Stored items from a collection:

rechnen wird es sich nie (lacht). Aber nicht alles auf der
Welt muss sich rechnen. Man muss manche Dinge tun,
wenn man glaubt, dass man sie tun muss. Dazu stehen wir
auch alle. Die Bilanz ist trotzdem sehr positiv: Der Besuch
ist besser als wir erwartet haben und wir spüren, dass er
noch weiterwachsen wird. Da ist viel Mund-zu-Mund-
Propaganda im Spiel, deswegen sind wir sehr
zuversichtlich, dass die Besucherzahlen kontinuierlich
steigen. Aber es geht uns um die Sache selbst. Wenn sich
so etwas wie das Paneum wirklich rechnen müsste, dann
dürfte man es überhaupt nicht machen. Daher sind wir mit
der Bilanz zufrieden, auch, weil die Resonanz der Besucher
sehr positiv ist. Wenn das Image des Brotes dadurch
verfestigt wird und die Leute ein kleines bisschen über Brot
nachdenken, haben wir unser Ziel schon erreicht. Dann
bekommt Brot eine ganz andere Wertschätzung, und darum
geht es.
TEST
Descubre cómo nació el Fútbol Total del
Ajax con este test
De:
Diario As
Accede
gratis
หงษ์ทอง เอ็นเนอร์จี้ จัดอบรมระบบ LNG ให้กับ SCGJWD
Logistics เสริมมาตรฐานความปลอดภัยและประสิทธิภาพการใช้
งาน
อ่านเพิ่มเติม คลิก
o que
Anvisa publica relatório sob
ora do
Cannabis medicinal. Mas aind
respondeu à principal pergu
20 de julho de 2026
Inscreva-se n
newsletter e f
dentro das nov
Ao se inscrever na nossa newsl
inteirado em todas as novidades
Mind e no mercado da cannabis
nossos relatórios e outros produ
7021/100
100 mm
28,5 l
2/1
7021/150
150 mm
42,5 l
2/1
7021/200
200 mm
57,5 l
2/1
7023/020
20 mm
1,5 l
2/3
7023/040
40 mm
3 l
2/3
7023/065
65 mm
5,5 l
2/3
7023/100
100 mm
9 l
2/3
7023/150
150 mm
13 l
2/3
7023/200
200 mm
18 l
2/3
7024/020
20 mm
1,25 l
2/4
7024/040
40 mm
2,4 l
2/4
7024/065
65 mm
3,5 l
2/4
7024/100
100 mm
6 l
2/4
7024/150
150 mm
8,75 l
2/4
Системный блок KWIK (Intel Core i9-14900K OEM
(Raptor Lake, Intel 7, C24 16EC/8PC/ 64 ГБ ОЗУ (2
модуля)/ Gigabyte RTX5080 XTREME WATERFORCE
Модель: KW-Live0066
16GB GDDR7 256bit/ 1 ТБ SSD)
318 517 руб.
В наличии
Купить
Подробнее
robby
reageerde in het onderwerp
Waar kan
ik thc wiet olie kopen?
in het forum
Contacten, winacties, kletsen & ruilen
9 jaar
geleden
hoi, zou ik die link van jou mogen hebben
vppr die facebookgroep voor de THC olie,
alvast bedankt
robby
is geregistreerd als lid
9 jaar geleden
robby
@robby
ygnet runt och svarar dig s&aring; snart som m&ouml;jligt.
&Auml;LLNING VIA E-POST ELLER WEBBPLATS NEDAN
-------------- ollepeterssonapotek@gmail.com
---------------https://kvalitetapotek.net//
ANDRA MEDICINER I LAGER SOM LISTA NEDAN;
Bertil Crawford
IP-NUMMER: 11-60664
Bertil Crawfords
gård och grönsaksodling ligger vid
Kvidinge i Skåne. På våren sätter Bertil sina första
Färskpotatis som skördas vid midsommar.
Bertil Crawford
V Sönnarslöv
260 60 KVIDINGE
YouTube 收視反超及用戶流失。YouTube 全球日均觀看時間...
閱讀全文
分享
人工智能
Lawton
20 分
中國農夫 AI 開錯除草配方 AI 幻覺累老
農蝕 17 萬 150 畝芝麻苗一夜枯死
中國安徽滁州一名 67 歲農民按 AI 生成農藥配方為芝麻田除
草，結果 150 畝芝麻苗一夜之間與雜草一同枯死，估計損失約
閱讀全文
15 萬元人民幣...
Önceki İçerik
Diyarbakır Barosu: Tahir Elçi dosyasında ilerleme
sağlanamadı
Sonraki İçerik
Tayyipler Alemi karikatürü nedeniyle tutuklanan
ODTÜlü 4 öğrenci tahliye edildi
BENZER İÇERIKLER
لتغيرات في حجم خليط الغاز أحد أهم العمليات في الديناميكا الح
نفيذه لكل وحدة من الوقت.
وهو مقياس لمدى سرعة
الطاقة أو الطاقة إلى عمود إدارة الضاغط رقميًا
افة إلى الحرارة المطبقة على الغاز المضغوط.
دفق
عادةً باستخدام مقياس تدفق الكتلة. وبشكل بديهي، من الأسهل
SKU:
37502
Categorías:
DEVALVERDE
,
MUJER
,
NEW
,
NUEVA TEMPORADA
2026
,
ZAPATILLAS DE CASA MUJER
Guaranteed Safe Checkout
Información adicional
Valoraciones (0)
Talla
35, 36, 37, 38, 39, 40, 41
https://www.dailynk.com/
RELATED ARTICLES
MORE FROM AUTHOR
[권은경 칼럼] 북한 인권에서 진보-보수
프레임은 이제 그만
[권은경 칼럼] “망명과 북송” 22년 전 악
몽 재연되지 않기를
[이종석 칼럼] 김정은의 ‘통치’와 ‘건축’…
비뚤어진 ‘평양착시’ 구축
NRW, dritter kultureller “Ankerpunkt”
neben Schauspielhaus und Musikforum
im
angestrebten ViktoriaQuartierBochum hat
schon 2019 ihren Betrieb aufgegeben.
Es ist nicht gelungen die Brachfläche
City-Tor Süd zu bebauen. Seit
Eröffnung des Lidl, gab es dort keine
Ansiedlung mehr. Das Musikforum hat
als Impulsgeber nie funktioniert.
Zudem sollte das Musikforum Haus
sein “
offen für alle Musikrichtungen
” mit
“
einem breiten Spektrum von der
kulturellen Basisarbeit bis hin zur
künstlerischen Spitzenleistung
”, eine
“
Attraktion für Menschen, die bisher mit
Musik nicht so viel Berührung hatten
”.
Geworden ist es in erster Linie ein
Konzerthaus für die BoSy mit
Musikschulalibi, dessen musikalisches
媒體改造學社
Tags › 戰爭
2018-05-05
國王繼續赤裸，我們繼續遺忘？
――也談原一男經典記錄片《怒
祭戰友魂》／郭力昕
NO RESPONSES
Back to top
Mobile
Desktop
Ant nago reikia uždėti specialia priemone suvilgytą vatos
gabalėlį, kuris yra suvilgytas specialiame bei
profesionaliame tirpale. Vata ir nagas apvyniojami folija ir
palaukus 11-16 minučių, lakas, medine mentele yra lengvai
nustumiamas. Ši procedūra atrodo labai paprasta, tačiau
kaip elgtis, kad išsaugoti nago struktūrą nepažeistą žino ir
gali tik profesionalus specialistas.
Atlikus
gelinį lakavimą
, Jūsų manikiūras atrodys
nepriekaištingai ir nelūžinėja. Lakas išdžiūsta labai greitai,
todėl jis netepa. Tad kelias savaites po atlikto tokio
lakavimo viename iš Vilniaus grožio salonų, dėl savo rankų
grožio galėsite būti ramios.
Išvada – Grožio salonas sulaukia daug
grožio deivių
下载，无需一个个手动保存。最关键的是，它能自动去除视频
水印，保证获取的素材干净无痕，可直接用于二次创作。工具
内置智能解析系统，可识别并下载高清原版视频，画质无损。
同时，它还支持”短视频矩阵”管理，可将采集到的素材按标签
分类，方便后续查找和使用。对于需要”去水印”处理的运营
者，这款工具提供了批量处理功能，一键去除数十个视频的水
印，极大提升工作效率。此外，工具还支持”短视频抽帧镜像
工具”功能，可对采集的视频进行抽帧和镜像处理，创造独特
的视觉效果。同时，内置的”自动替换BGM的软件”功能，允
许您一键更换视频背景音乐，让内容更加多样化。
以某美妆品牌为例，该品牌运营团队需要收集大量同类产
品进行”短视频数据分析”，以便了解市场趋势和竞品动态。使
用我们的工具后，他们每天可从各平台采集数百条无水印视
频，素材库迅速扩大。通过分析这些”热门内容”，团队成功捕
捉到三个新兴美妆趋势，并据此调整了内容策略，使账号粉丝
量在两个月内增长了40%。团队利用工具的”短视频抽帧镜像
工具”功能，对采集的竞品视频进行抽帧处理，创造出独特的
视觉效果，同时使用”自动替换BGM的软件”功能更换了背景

## WHAT YOU NEED TO DO
For each line above that contains the word "labai", give the line as it is written.

## EXERCISE ANSWER
nustumiamas. Ši procedūra atrodo labai paprasta, tačiau
nepriekaištingai ir nelūžinėja. Lakas išdžiūsta labai greitai,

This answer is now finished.